━━━ Data shown ━━━
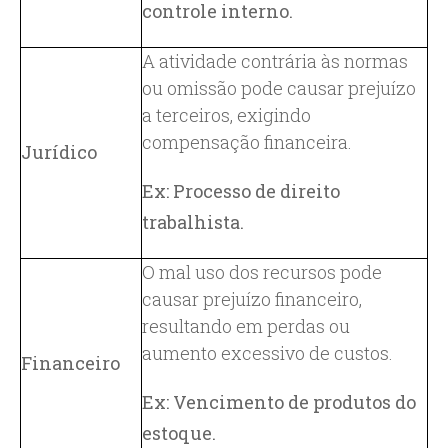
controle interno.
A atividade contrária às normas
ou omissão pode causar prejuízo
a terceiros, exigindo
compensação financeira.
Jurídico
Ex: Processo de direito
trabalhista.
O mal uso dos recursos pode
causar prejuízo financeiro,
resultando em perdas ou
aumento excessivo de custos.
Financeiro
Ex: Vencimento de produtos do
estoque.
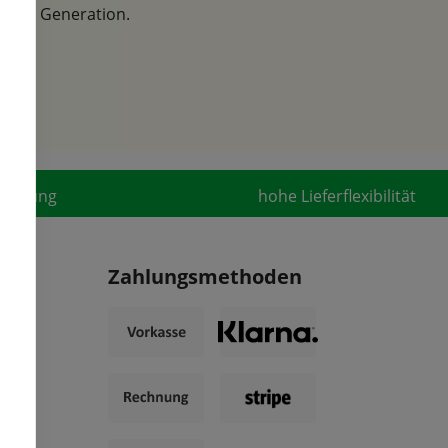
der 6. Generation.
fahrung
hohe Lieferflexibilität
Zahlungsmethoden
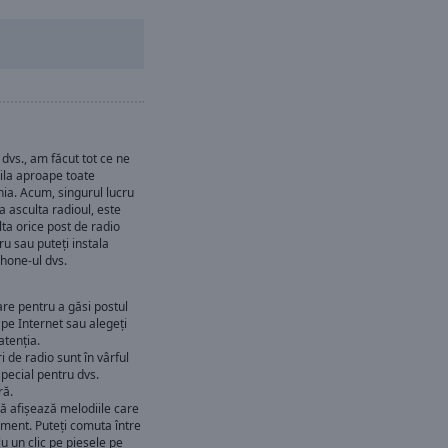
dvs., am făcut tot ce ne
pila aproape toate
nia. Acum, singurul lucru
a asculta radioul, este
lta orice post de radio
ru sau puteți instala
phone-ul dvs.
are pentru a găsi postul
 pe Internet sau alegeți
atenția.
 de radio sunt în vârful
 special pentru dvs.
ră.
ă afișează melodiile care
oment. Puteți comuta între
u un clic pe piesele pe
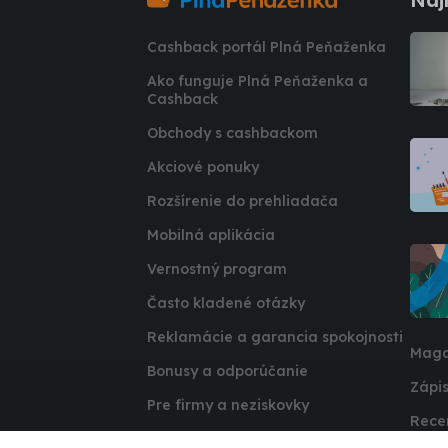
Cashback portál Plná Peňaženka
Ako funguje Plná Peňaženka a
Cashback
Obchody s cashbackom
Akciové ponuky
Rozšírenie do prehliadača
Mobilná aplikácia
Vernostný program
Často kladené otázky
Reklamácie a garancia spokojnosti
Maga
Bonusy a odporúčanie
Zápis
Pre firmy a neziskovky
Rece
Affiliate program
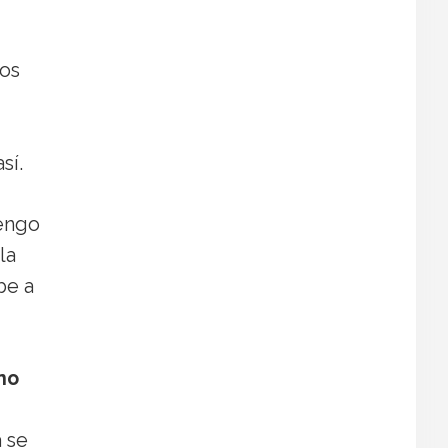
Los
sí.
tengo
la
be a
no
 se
━━━
━━━ Data shown ━━━
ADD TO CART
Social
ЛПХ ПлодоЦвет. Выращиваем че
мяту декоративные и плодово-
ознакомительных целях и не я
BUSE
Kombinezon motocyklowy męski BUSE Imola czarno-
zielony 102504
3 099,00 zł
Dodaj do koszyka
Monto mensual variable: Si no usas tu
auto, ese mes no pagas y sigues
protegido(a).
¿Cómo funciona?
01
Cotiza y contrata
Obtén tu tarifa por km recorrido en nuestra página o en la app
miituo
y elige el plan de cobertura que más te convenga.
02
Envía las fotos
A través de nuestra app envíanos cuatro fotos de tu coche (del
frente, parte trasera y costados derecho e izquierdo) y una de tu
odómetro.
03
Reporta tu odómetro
━━━
━━━ Data shown ━━━
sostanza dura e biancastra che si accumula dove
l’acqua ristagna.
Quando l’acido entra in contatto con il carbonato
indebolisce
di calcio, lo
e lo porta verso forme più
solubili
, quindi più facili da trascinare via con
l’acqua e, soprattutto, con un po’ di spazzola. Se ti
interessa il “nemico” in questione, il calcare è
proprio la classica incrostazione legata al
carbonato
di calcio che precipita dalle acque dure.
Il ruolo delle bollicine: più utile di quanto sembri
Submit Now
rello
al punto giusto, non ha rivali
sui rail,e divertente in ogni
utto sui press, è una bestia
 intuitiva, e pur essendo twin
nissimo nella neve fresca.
━━━
> Exercise aim
Find the line with "Zahlungsmethoden" in the entries above. Set down exactly every line from it up to and including the line with "ă afișează melodiile care", images excluded.

> Completed task
Zahlungsmethoden
dvs., am făcut tot ce ne
pila aproape toate
nia. Acum, singurul lucru
a asculta radioul, este
lta orice post de radio
ru sau puteți instala
phone-ul dvs.
are pentru a găsi postul
 pe Internet sau alegeți
atenția.
 de radio sunt în vârful
 special pentru dvs.
ră.
ă afișează melodiile care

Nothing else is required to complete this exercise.